The Circle of Thirds and Fifths

You may know the circle of fifths for determining key signatures and chord relationships. I like to introduce an alternative version I call "the circle of thirds". It is formed by alternating major and minor thirds (four and three semi-tones). Combining a major third and a minor third we get a fifth, so the circle of thirds includes the circle of fifths, just go two steps at a time, or follow the points of the star!

The Circle of Thirds and Fifths

Thirds are essential for forming chords, which makes this circle of thirds so useful.

  • A major chord has an upper letter as its base note, then clockwise the next note is the major third and the next note of that is the fifth. And the fifth is followed by the seventh and the ninth, which are used in some chords.
  • For instance c-e-g are the notes of the C major chord.
  • A minor chord has an lower letter as its base note, then clockwise the next note is the minor third and the next note of that is the fifth, etc.
  • For instance a-c-e are the notes of the A minor chord.

We can see chord relationships easily as well:

  • For each major chord the relative minor chord starts just one step to the left (anti-clockwise).
  • The dominant (fifth) is two steps to the right (clockwise).
  • The subdominant (fourth or fifth below) two steps to the left (anti-clockwise).

So we can see the six harmonically closely related chords laid out side by side.

For example:

  • The G major chord notes are g-b-d
  • The dominant chord notes are d-f#-a
  • The subdominant chord notes are c-e-g
  • The respective relative minor chord notes are e-g-b, b-d-f# and a-c-e

These three major chords (and their three related minor chords) are built with the seven notes of the diatonic scale, and none other.
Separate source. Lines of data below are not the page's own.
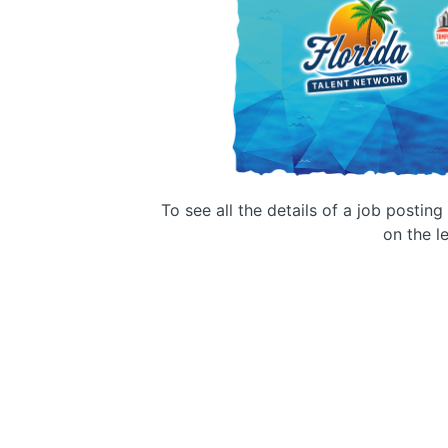
To see all the details of a job postin
on the le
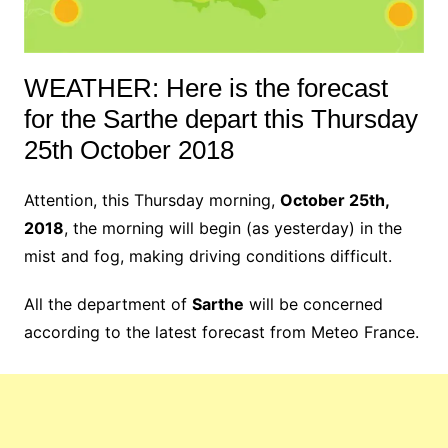
WEATHER: Here is the forecast
for the Sarthe depart this Thursday
25th October 2018
Attention, this Thursday morning,
October 25th,
2018
, the morning will begin (as yesterday) in the
mist and fog, making driving conditions difficult.
All the department of
Sarthe
will be concerned
according to the latest forecast from Meteo France.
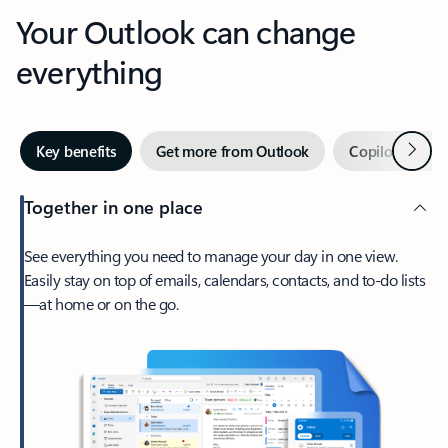
Your Outlook can change
everything
Next
Key benefits
Get more from Outlook
Copilot in Out
Together in one place
See everything you need to manage your day in one view.
Easily stay on top of emails, calendars, contacts, and to-do lists
—at home or on the go.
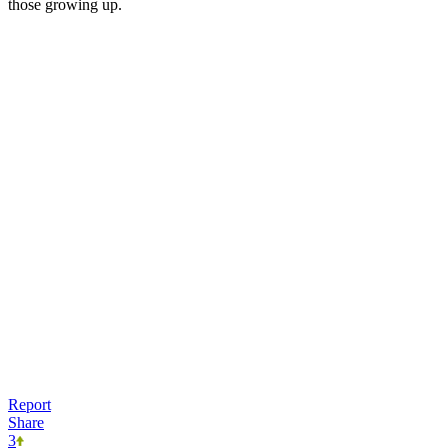
those growing up.
Report
Share
3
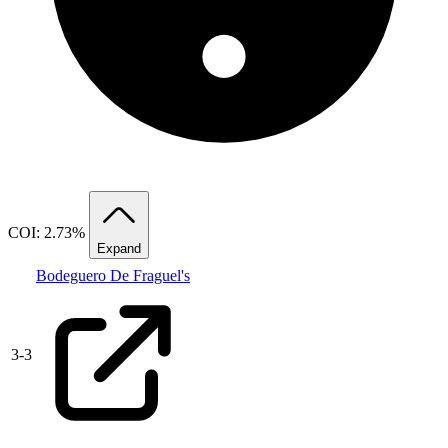
COI: 2.73%
Expand
Bodeguero De Fraguel's
3
-
3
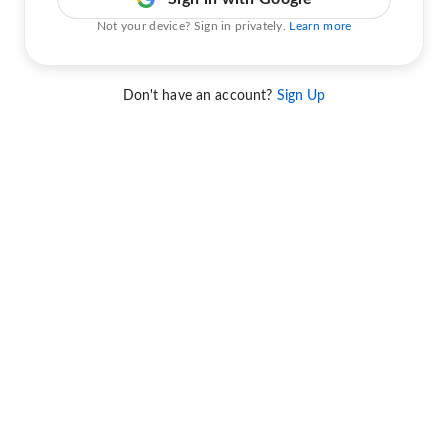
Not your device? Sign in privately.
Learn more
Don't have an account?
Sign Up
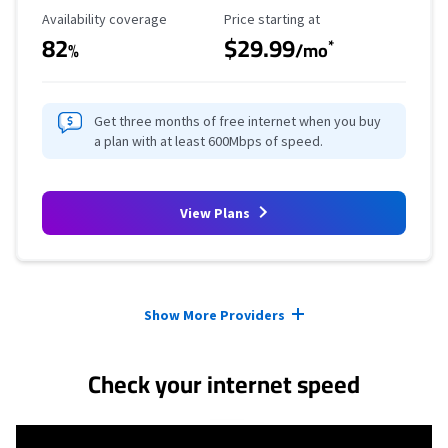
Availability Coverage
Starting Price
Availability coverage
Price starting at
82
$29.99
*
%
/mo
Get three months of free internet when you buy
a plan with at least 600Mbps of speed.
View Plans
Provider cards collapsed.
Show More Providers
Check your internet speed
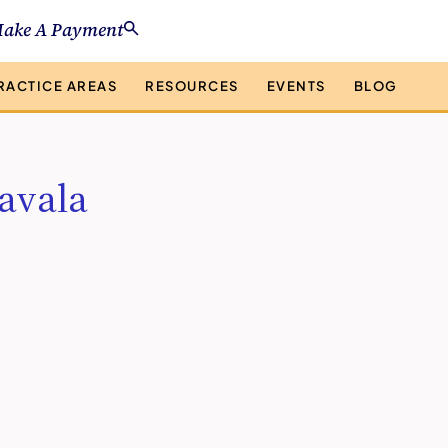
ake A Payment
RACTICE AREAS
RESOURCES
EVENTS
BLOG
avala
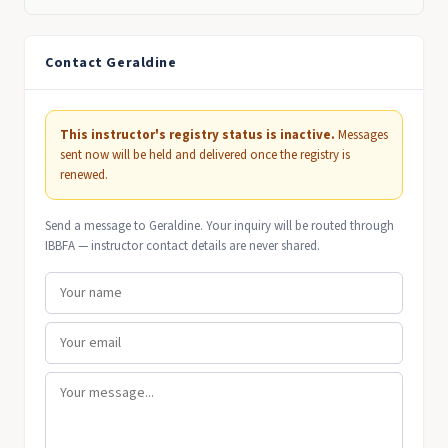
Contact Geraldine
This instructor's registry status is inactive.
Messages
sent now will be held and delivered once the registry is
renewed.
Send a message to Geraldine. Your inquiry will be routed through
IBBFA — instructor contact details are never shared.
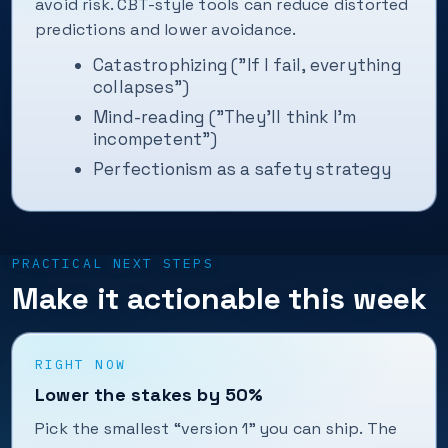
avoid risk. CBT-style tools can reduce distorted
predictions and lower avoidance.
Catastrophizing ("If I fail, everything
collapses")
Mind-reading ("They’ll think I’m
incompetent")
Perfectionism as a safety strategy
PRACTICAL NEXT STEPS
Make it actionable this week
RIGHT NOW
Lower the stakes by 50%
Pick the smallest “version 1” you can ship. The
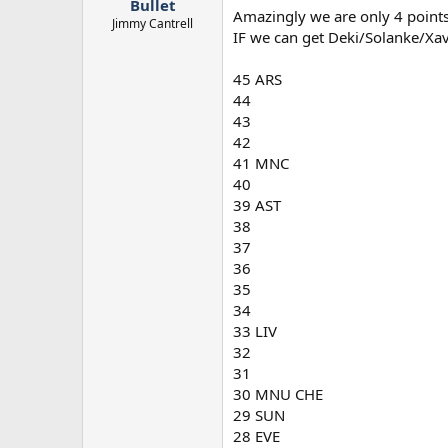
Bullet
Amazingly we are only 4 points
Jimmy Cantrell
IF we can get Deki/Solanke/Xa
45 ARS
44
43
42
41 MNC
40
39 AST
38
37
36
35
34
33 LIV
32
31
30 MNU CHE
29 SUN
28 EVE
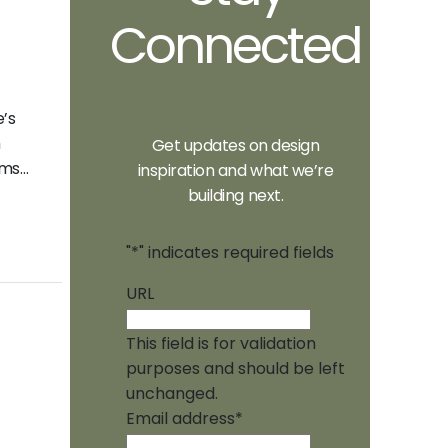
Connected
e’s
m
Get updates on design
ems…
inspiration and what we’re
building next.
"
*
" indicates required fields
URL
This field is for validation
purposes and should be left
unchanged.
Email address
*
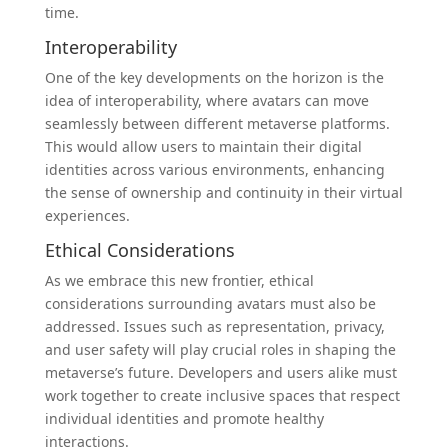
time.
Interoperability
One of the key developments on the horizon is the
idea of interoperability, where avatars can move
seamlessly between different metaverse platforms.
This would allow users to maintain their digital
identities across various environments, enhancing
the sense of ownership and continuity in their virtual
experiences.
Ethical Considerations
As we embrace this new frontier, ethical
considerations surrounding avatars must also be
addressed. Issues such as representation, privacy,
and user safety will play crucial roles in shaping the
metaverse’s future. Developers and users alike must
work together to create inclusive spaces that respect
individual identities and promote healthy
interactions.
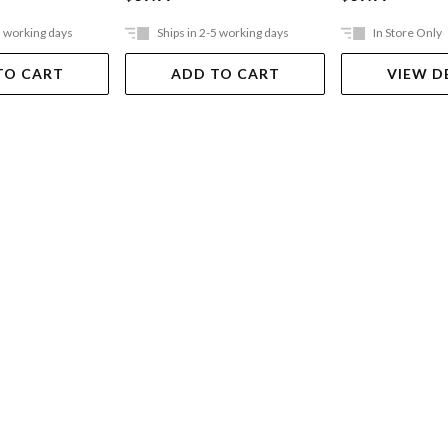
5 working days
Ships in 2-5 working days
In Store Only
TO CART
ADD TO CART
VIEW D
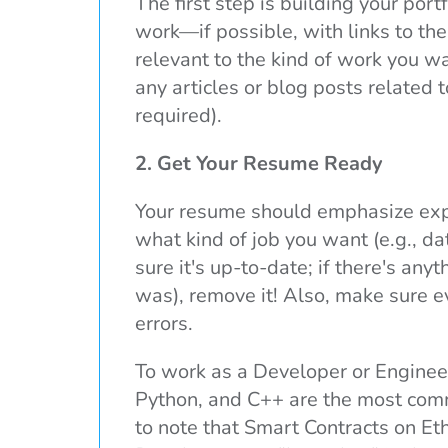
The first step is building your port
work—if possible, with links to th
relevant to the kind of work you wa
any articles or blog posts related t
required).
2. Get Your Resume Ready
Your resume should emphasize expe
what kind of job you want (e.g., 
sure it's up-to-date; if there's any
was), remove it! Also, make sure e
errors.
To work as a Developer or Engineer
Python, and C++ are the most comm
to note that Smart Contracts on Et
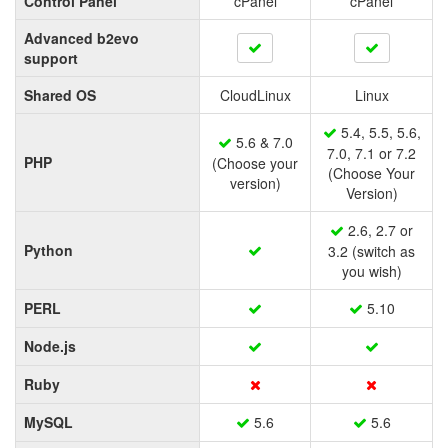
Control Panel
cPanel
cPanel
Advanced b2evo
support
Shared OS
CloudLinux
Linux
5.4, 5.5, 5.6,
5.6 & 7.0
7.0, 7.1 or 7.2
PHP
(Choose your
(Choose Your
version)
Version)
2.6, 2.7 or
Python
3.2 (switch as
you wish)
PERL
5.10
Node.js
Ruby
MySQL
5.6
5.6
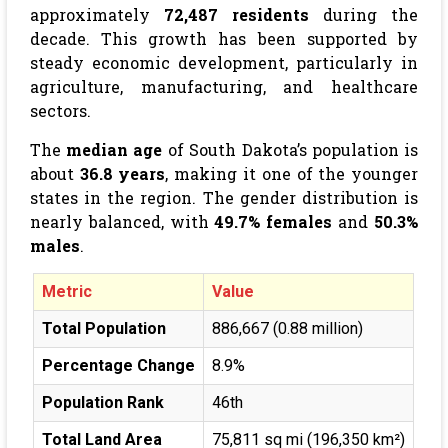
approximately
72,487 residents
during the
decade. This growth has been supported by
steady economic development, particularly in
agriculture, manufacturing, and healthcare
sectors.
The
median age
of South Dakota’s population is
about
36.8 years
, making it one of the younger
states in the region. The gender distribution is
nearly balanced, with
49.7% females
and
50.3%
males
.
Metric
Value
Total Population
886,667 (0.88 million)
Percentage Change
8.9%
Population Rank
46th
Total Land Area
75,811 sq mi (196,350 km²)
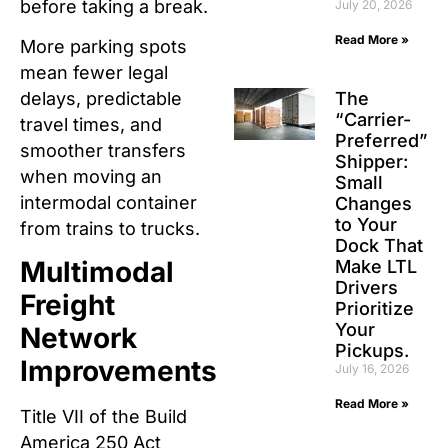
before taking a break.
July 20, 2026
Read More »
More parking spots
mean fewer legal
The
delays, predictable
“Carrier-
travel times, and
Preferred”
smoother transfers
Shipper:
when moving an
Small
intermodal container
Changes
to Your
from trains to trucks.
Dock That
Multimodal
Make LTL
Drivers
Freight
Prioritize
Your
Network
Pickups.
Improvements
July 16, 2026
Read More »
Title VII of the Build
America 250 Act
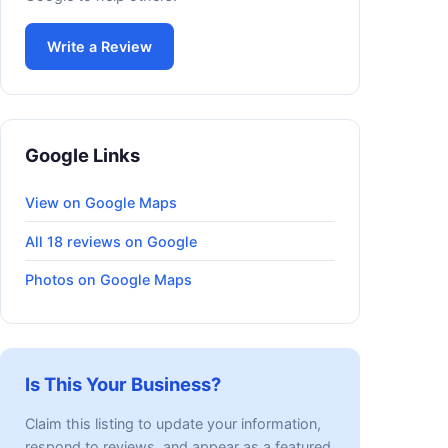
Write a Review
Google Links
View on Google Maps
All 18 reviews on Google
Photos on Google Maps
Is This Your Business?
Claim this listing to update your information,
respond to reviews, and appear as a featured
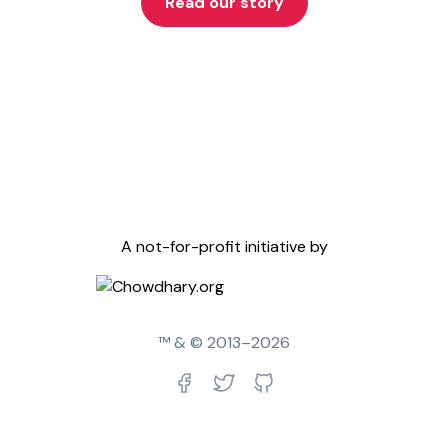
Read our story
A not-for-profit initiative by
™ & © 2013–
2026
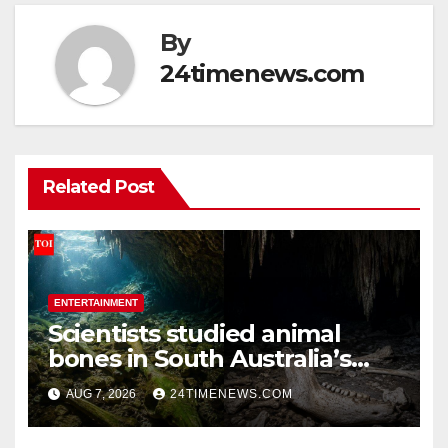
By
24timenews.com
Related Post
ENTERTAINMENT
Scientists studied animal
bones in South Australia’s
underwater caves; those near
AUG 7, 2026
24TIMENEWS.COM
light carried algae marks
while bones in total darkness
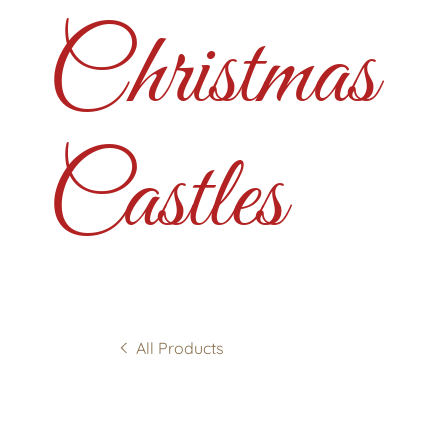
Christmas
Castles
All Products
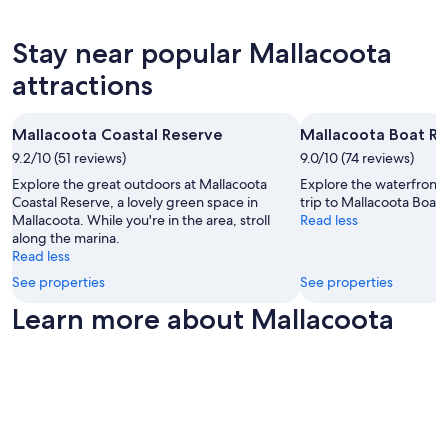
s
and
g
u
availability
p
r
subject
l
Stay near popular Mallacoota
e
to
a
attractions
a
change.
c
c
Additional
e
t
terms
.
i
may
T
Mallacoota Coastal Reserve
Mallacoota Boat R
v
apply.
h
9.2/10 (51 reviews)
9.0/10 (74 reviews)
i
e
Explore the great outdoors at Mallacoota
Explore the waterfront 
t
H
Coastal Reserve, a lovely green space in
trip to Mallacoota Boat
i
o
Mallacoota. While you're in the area, stroll
Read less
e
s
along the marina.
s
t
Read less
w
s
e
w
See properties
See properties
r
e
Learn more about Mallacoota
e
r
a
e
v
a
a
m
i
a
l
z
a
i
b
n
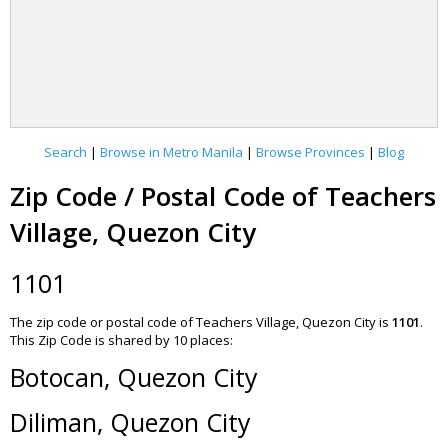
Search
|
Browse in Metro Manila
|
Browse Provinces
|
Blog
Zip Code / Postal Code of Teachers
Village, Quezon City
1101
The zip code or postal code of Teachers Village, Quezon City is
1101
.
This Zip Code is shared by 10 places:
Botocan, Quezon City
Diliman, Quezon City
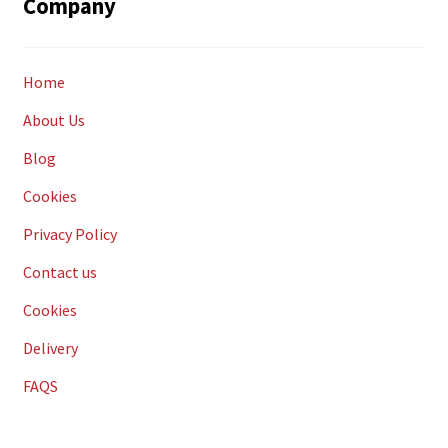
Company
Home
About Us
Blog
Cookies
Privacy Policy
Contact us
Cookies
Delivery
FAQS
On the diagram we can find the notes for a major, or natural minor, scale by using two notes left (anticlockwise) from the base note, and four notes right (clockwise) of it.

For example:

  • For D major look for upper case D, two left and four right give us g-b-d-f#-a-c#-e, or the notes for G major, D major and A major chords (g-b-d, d-f#-a, a-c#-e)
  • For D minor look for lower case d, two left and four right give us g-bb-d-f-a-c-e, or the notes for G minor, D minor and A minor chords (g-bb-d, d-f-a, a-c-e)

For other scale modes we can use different schemes:

  • For a mixolydian scale look for the upper case base note, then take the next two notes clockwise and the four notes anticlockwise.
  • For a phrygian scale look for the lower case base note, then likewise take the next two notes clockwise and the four notes anticlockwise.
  • For a lydian scale look for the upper case base note, then take the next six notes clockwise.
  • For a dorian scale look for the lower case base note, then likewise take the next six notes clockwise.

We can see that dorian and phrygian are different kinds of minor scales, and lydian and mixolydian different kinds of major scales.

Extending the basic chords:
Starting clockwise from a base note (tonic) the next note is the third, followed by the fifth, the seventh and the ninth.
For example:

  • Starting with upper letter C we get c-e-g-b, which is C major with 7th, or Cmaj7.
  • Starting with lower letter a we get a-c-e-g, which is A minor with 7th, or Amin7.

For a dominant seventh chord we need to flatten the seventh of a major seventh chord, i.e. the third note clockwise from the major (upper case) base note.
For example:

  • Starting with upper case G we get g-b-d-f# (G major 7), flatten the f# to f gives us g-b-d-f, or G dominant 7. Note that G is the dominant of C, and f is in the C scale, but not f#.

From adding a seventh we can extend chords further adding a ninth:
For example:

  • Five consecutive notes from an upper case letter gives a major 9th chord
    c-e-g-b-d = Cmaj9 = C major 9th
  • With a flattened seventh it becomes a dominant seventh plus ninth
    c-e-g-bb-d = C9
  • Five consecutive notes from a lower case letter gives a minor 9th chord
    a-c-e-g-b = Am9 = A minor 9th

I hope this circle of thirds (and fifths) can aid you in finding chords and harmonic chord relationships!